You’ll find many health insurance plans to be attractive in many ways, but there are also things you prefer to not have, such as unneeded coverages or high premiums. If you find it difficult to decide on a health insurance plan, it’s a very common situation for consumers. You can narrow down your search, however, by knowing the differences between Health Maintenance Organization) HMO and (Preferred Provider Organization) PPO plans.
Once you learn about both types of plans, it can help you choose one of many different family healthcare plans that you may qualify for. While both of these plans involve networks, one of the biggest differences between the two are the out-of-network services they offer. Here is a quick breakdown of both PPO and HMO plans.

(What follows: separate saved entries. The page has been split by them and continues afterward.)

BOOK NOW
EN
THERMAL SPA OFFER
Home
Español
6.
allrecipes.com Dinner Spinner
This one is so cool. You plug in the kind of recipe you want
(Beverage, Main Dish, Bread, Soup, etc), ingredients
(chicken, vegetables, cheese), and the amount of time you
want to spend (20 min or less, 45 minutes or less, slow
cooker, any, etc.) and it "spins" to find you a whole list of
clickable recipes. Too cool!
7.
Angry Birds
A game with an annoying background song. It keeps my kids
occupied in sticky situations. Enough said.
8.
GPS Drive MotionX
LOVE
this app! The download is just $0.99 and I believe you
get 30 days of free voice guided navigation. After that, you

About Health Maintenance Organization Plans
HMO plans are types of network plans designed to give you accessibility to hospitals, doctors, and services that work closely with your insurance provider. Healthcare providers can join one of these HMO networks by having all the required credentials needed in addition to agreeing to the HMO plan’s terms, which can vary from network to network. One of these terms is typically charging the patient less for services than normal. Doctors agree to this if it means that that doctor can receive more clients.
However, HMO networks may not be as competitive as you might assume. There happens to be a limit for the amount of providers that do business in certain regions. This makes the chance of patients choosing a new insurance provider to be small. These patients also might be content with the affordability that comes with an HMO plan, so more often than not, patients tend to stick with the most valuable plan within their reach, unless something even better might come along.

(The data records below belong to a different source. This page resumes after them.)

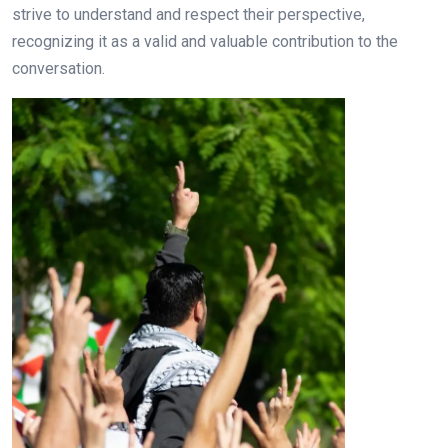
strive to understand and respect their perspective,
recognizing it as a valid and valuable contribution to the
conversation.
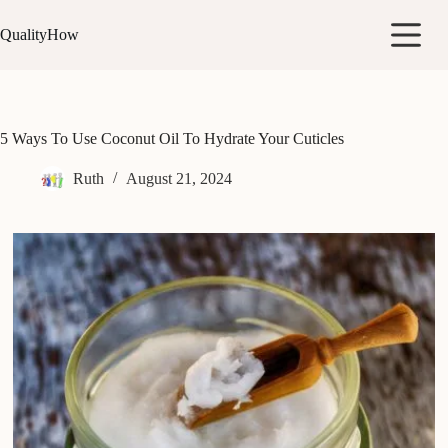
Skip
to
QualityHow
content
5 Ways To Use Coconut Oil To Hydrate Your Cuticles
Ruth
August 21, 2024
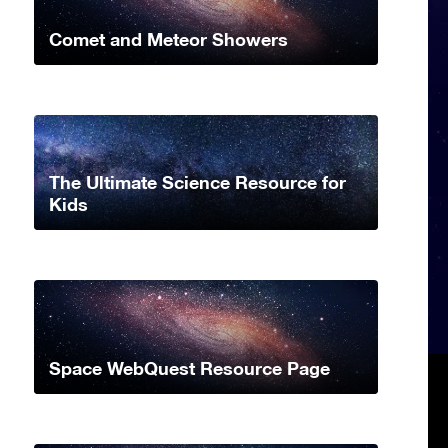
Comet and Meteor Showers
The Ultimate Science Resource for
Kids
Space WebQuest Resource Page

In an HMO plan, the patient, however, must be referred to a certain doctor before the patient can visit that doctor. There are also restrictions on how often the patient can schedule doctor visits for things like tests and procedures. Insurance providers can also refuse to pay for services that patients get outside their network, which can be discouraging for patients.

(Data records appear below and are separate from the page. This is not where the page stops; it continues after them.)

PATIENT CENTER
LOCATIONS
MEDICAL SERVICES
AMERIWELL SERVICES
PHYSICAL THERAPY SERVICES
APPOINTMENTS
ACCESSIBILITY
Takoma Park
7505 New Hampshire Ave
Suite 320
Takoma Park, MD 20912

About Preferred Provider Organization Plans
Compared to HMO plans, PPO plans offer more flexibility for the benefit of patients. Like HMO plans, PPO plans consist of networks with a list of participating hospitals and physicians. The difference is, if a patient wants to receive treatment outside the network, a PPO plan has a better chance of covering those expenses. Similar to the HMO plan, however, the patient must be referred to the doctor first before an appointment or procedure can take place.
The disadvantage of a PPO plan is that they’re often pricier month-to-month compared to the HMO plan. While the insurance can pay for medical bills that occur outside the network, the provider will tell you you owe them money for it. Additionally, out-of-network costs might not go towards the out-of-pocket maximum limit, so it often makes better sense for patients to choose an HMO plan if spending less is a priority to them or they do not have a preference of a certain doctor.
HMO and PPO plans have many similarities and differences with one another. HMO plans are often affordable, but expenses outside the network won’t be covered by your insurance. PPO plans are more flexible in which insurance might cover out-of-network expenses, but is pricier, and the provider might charge you for it. These are the biggest differences when considering either a PPO or HMO plan.